# Information given:

:::

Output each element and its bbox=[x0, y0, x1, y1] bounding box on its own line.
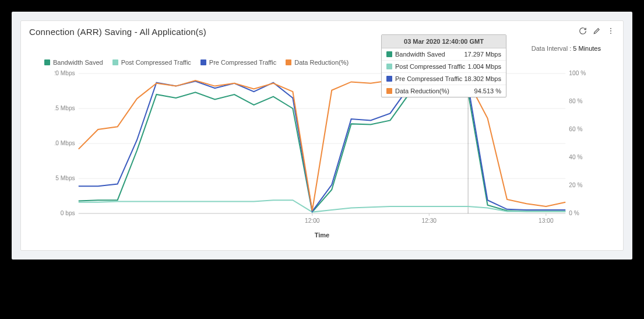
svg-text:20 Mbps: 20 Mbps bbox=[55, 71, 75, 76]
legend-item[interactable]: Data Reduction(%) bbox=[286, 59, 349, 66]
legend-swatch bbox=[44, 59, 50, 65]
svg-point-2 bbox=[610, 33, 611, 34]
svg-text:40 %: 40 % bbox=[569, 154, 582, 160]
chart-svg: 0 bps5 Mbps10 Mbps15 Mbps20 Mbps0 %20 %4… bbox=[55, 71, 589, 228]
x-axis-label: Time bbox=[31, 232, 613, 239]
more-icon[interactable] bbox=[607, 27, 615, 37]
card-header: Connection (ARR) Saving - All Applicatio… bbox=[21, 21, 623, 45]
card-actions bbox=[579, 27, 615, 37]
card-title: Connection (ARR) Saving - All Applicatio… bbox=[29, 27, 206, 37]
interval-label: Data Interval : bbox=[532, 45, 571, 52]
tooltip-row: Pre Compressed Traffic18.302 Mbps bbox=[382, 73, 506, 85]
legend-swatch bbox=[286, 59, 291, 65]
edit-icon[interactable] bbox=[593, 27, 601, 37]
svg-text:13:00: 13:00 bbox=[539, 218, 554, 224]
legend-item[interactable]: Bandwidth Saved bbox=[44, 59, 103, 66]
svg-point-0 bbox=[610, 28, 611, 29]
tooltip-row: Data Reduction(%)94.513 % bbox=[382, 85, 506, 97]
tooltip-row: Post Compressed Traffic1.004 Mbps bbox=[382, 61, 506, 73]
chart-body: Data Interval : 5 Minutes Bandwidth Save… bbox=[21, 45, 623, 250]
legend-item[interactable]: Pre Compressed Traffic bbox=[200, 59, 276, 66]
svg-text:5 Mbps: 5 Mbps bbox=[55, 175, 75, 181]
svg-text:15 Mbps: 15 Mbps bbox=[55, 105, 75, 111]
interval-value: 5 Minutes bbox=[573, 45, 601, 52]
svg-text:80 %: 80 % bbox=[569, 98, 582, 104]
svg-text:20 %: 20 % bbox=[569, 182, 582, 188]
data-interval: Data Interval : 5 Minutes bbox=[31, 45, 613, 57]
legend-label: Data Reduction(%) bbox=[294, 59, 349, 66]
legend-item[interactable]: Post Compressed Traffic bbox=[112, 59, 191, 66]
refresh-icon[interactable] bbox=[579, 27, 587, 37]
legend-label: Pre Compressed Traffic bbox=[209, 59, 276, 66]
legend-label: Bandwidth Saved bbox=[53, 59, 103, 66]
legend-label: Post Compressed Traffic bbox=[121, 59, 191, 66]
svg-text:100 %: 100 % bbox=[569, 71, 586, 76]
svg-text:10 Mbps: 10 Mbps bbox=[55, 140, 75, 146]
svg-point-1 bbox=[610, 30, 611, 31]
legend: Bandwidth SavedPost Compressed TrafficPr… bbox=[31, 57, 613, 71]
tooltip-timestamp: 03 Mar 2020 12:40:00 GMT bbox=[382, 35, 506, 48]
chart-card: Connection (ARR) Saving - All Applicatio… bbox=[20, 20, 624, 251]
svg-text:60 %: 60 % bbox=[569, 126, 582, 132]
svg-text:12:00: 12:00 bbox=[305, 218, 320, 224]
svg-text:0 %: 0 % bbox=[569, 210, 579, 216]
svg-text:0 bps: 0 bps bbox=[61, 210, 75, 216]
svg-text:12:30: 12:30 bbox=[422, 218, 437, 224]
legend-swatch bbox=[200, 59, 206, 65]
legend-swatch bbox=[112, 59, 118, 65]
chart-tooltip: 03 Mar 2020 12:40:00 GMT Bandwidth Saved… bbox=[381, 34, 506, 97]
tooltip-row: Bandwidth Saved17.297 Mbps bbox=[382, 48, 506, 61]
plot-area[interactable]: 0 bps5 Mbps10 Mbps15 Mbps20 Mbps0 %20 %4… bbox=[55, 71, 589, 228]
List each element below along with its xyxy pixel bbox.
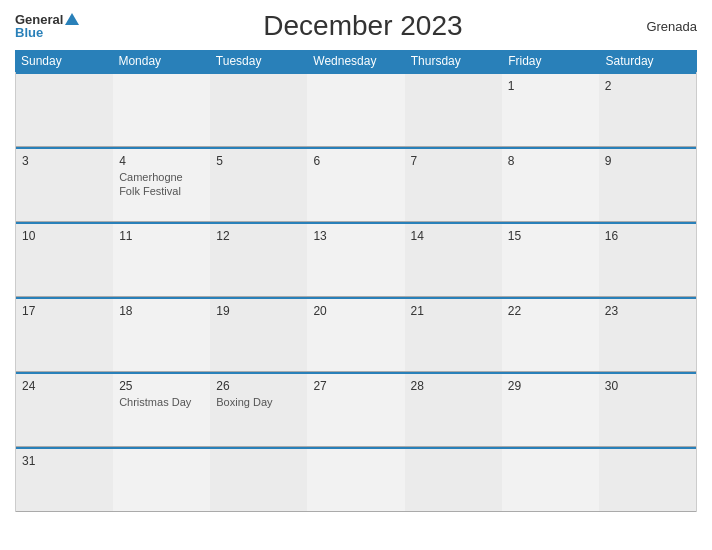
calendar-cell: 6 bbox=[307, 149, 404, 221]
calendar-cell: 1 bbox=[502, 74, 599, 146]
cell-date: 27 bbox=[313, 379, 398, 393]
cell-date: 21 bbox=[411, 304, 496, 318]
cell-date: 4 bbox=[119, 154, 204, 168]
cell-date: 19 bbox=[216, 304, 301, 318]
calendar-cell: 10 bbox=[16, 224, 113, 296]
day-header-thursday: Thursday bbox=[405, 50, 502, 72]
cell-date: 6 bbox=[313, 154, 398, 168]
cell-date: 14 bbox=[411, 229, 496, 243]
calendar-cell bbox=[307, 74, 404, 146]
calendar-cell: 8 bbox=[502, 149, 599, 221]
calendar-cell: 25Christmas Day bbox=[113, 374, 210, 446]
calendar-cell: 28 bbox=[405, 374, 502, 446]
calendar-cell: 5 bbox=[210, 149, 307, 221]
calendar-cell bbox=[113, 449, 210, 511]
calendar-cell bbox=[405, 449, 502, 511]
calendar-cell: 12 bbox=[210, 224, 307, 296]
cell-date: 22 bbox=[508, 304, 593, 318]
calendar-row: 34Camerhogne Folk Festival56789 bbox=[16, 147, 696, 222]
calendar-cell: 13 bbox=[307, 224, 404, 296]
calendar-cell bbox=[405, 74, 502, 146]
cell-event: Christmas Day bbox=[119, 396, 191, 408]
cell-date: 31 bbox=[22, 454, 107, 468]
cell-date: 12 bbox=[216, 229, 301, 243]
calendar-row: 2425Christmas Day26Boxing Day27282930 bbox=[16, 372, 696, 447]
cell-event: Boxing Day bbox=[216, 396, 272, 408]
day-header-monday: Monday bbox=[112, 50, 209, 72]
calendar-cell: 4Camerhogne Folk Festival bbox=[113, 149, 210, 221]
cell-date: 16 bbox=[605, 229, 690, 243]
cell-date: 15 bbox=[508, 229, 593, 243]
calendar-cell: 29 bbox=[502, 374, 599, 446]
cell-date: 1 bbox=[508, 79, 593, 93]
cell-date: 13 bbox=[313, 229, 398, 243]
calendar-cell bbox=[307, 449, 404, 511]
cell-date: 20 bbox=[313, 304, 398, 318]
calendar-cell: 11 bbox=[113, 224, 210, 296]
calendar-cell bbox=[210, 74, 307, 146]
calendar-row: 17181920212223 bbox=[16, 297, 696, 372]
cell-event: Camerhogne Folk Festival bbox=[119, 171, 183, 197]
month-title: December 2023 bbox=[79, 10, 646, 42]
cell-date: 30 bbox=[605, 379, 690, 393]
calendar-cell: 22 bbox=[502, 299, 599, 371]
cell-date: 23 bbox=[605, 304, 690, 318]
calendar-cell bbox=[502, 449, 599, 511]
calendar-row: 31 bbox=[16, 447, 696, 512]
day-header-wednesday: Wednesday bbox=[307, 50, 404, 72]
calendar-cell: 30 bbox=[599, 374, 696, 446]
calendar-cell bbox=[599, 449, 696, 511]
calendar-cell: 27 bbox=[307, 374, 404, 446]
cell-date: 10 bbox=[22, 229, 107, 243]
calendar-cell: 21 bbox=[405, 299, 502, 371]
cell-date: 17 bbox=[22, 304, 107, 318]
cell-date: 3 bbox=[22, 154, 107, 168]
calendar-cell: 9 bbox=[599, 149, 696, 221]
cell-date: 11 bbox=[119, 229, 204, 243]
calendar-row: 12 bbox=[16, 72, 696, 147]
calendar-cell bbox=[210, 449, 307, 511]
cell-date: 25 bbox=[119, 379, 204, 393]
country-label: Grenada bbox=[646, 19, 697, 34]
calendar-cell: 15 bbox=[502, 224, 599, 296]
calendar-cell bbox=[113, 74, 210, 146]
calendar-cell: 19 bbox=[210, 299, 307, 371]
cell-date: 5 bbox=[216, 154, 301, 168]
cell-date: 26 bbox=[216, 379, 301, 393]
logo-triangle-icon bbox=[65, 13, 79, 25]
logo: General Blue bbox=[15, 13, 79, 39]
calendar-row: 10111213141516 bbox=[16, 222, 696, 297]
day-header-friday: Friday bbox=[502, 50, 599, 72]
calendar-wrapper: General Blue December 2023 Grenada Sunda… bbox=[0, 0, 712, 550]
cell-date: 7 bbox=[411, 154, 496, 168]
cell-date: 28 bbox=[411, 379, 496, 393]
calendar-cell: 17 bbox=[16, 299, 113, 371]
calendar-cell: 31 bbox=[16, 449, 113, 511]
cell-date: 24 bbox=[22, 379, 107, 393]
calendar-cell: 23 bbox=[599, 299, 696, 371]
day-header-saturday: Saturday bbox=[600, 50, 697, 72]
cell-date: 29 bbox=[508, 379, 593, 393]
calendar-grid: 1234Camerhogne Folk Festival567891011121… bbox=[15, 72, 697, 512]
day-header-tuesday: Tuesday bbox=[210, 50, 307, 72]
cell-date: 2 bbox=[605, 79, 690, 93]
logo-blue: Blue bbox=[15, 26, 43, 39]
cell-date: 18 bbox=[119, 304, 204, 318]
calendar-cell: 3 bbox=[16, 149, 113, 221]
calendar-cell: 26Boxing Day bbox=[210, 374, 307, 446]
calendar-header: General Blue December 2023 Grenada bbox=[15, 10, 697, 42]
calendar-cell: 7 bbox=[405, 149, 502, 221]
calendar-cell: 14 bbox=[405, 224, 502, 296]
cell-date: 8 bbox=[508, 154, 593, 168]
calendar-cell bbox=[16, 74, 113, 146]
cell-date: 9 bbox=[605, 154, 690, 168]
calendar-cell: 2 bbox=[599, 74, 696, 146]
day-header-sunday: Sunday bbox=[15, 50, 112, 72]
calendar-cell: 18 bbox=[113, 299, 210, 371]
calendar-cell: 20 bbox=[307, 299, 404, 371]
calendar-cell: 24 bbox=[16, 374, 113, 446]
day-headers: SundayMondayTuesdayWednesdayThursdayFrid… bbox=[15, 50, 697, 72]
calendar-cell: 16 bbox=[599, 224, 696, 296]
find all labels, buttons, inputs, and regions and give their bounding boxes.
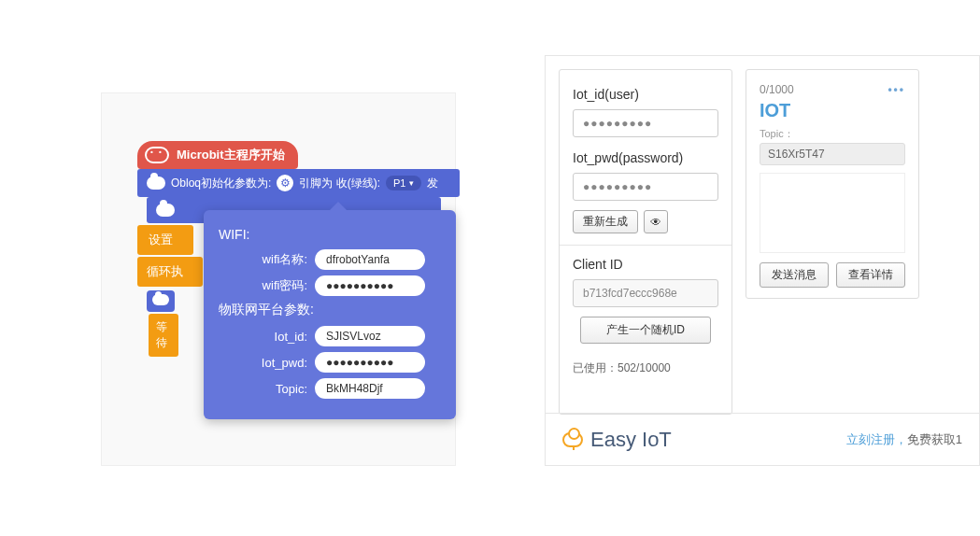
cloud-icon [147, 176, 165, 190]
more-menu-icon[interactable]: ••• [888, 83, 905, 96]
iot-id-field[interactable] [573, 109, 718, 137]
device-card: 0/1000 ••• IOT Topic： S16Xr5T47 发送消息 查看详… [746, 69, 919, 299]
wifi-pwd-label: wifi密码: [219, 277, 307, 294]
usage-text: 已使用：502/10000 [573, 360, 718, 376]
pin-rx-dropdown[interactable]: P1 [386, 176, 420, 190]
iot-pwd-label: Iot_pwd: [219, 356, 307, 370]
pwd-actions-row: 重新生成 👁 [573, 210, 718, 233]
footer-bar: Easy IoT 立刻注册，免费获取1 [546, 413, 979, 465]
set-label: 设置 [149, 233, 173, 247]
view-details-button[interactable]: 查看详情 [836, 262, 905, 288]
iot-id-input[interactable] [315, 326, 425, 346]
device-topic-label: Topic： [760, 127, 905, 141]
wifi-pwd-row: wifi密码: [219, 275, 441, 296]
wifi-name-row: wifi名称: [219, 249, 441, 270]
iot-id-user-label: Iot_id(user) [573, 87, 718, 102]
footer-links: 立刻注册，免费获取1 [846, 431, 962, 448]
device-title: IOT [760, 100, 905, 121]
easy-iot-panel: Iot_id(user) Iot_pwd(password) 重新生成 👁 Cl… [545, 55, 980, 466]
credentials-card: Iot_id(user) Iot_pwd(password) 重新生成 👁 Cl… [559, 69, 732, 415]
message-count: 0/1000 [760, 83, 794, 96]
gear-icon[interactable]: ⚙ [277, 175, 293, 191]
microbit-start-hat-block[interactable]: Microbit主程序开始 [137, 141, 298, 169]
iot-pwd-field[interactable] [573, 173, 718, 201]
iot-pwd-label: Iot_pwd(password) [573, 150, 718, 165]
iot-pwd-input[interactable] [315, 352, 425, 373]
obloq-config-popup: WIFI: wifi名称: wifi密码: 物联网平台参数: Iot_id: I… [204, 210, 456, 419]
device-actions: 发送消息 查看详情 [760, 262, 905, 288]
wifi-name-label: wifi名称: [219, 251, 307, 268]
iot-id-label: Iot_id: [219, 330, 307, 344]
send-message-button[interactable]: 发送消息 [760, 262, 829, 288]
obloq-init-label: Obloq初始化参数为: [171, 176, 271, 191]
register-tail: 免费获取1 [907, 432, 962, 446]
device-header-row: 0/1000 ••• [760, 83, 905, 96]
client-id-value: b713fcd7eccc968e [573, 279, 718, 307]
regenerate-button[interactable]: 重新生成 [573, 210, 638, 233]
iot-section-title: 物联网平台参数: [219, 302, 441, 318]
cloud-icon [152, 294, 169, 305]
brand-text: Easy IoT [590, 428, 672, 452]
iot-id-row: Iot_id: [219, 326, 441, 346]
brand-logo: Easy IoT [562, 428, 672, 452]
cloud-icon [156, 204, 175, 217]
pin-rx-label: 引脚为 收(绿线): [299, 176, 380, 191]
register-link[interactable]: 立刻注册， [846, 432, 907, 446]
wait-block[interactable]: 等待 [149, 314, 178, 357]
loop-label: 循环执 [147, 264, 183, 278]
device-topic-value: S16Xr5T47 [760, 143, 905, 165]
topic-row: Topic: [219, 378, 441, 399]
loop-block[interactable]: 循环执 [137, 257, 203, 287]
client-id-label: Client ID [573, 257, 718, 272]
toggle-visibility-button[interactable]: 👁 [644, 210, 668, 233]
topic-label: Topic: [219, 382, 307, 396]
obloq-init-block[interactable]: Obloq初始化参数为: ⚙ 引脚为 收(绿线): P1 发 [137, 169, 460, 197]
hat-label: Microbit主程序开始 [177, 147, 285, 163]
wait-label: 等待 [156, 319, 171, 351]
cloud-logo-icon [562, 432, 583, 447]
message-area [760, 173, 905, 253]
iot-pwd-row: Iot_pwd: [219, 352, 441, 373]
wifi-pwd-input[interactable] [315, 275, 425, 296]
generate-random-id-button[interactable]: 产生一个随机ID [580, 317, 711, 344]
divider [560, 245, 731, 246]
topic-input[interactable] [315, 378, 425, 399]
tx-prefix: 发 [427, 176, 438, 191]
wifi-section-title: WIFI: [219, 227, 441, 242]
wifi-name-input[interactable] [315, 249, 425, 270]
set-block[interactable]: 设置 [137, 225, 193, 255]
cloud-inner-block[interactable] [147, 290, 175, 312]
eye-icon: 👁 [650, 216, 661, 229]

:::

# To do:
List all lines above in which the string "value" appears.

# Completed task:
interval-value: 5 Minutes bbox=[573, 45, 601, 52]
client-id-value: b713fcd7eccc968e [573, 279, 718, 307]
device-topic-value: S16Xr5T47 [760, 143, 905, 165]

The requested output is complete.